Chapter 11 Survey data and statistical modeling
The use of survey data in statistical modeling, such as regression analysis, is a common and valuable approach in the fields of economics and finance in order to examine the relationship between one or more independent variables and a dependent variable. Traditional modeling approaches typically assume that the observations are independent and identically distributed. However, when working with survey data these assumptions are often violated and we need to account for complex design features, such as unequal inclusion probabilities, stratification, clustering, reweighting for unit non-response and calibration to external data sources.
11.1 The case of linear regression
In the traditional approach, we assume the following linear relationship \(Y_i = X_i \beta + \epsilon_i\) between a response variable \(Y_i\) and a vector of \(p\) explanatory variables \(X_i=\left(X^1_i,X^2_i \cdots X^p_i\right)\)
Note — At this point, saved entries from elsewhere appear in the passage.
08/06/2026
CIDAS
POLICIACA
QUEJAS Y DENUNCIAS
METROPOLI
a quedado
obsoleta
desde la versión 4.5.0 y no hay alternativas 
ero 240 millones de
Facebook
\(\beta = \left({\beta}_1 , {\beta}_2 \dots {\beta}_p \right)^T\) is the vector of the \(p\) model parameters and \(\epsilon_i~~\left(i = 1 \cdots n\right)\) are the model residuals, which are assumed to be independent and identically distributed realizations of a normal distribution with mean 0 and variable \(\sigma^2\)
The vector \(\beta\) of model parameters is estimated using the least-squares criterion \(Min \sum_{i=1}^n \left(Y_i - X_i B\right)^2\):
\[ \hat{\beta}_{LS} = \left(\sum_{i=1}^n X_i^T X_i\right)^{-1} \left( \begin{array}{c} \sum_{i=1}^n X^1_i Y_i \\ \\ \sum_{i=1}^n X^2_i Y_i \\ \cdots \\ \sum_{i=1}^n X^p_i Y_i \end{array} \right) \]
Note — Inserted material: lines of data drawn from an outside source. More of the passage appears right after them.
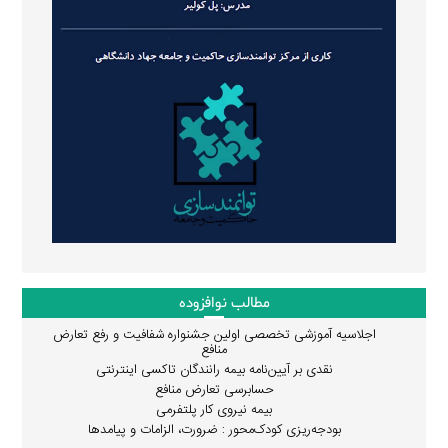
مطالب نوافزوده
اجلاسیه آموزشی تخصصی اولین جشنواره شفافیت و رفع تعارض
منافع
نقدی بر آیین‌نامه بیمه رانندگان تاکسی اینترنتی
حسابرسی تعارض منافع
بیمه نیروی کار پلتفرمی
بودجه‌ریزی کودک‌محور : ضرورت، الزامات و پیامدها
\(\hat{\beta}_{LS}\) leads to the Best Linear Unbiased Estimator (BLUE) among all the possible linear combinations of the observations.
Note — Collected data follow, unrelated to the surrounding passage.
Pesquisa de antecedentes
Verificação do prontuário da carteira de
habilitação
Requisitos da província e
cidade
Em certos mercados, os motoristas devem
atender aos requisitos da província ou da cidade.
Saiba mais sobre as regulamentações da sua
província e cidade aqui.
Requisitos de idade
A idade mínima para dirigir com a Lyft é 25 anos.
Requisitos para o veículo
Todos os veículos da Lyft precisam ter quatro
In the survey settings, the parameter \(\beta\) is estimated by incorporating the sampling weights \(\left( {\omega}_i , i \in s \right)\) into the formula:
\[ \hat{\beta}_{\omega} = \left(\sum_{i \in s} \omega_i X_i^T X_i\right)^{-1} \left( \begin{array}{c} \sum_{i \in s} \omega_i X^1_i Y_i \\ \\ \sum_{i \in s} \omega_i X^2_i Y_i \\ \cdots \\ \sum_{i \in s} \omega_i X^p_i Y_i \end{array} \right) \]
In this case, \(\hat{\beta}_{\omega}\) is an unbiased of the population regression coefficient \(B\) under the survey sampling design:
\[ B = \left(\sum_{i \in U} X_i^T X_i\right)^{-1} \left( \begin{array}{c} \sum_{i \in U} X^1_i Y_i \\ \\ \sum_{i \in U} X^2_i Y_i \\ \cdots \\ \sum_{i \in U} X^p_i Y_i \end{array} \right) \]
Unlike \(\beta\), which is a model parameter, \(B\) is finite population quantity. Hence \(\hat{\beta}_{\omega}\) is an biased estimator of \(\beta\), whose bias is of order \(1/N\), where \(N\) is the size of the population: \(\hat{\beta}_{\omega}\) is asymptotically unbiased.
As regards the variance of \(\hat{\beta}_{\omega}\) can be estimated using the linearisation technique:
\[ \widetilde{z}_k = \displaystyle{\frac{1}{\hat{N}\hat{\sigma}^2_x}}\left(X_k - \displaystyle{\frac{\hat{X}}{\hat{N}}}\right) \left[\left(Y_k - \displaystyle{\frac{\hat{Y}}{\hat{N}}}\right) - \hat{B} \left(X_k -\displaystyle{\frac{\hat{X}}{\hat{N}}}\right)\right] \]
All design features must be taken into account when fitting the model to the data in order to obtain reliable and accurate variance estimators. The regression commands in STATA allow this, as long as the keyword svy: is specified at the beginning of the regression command.
The output of the regression is similar to that of the traditional i.i.d. regression command. However, there are small differences, such as the number of degrees of freedom based on the number of strata or the way the R2 coefficient is calculated.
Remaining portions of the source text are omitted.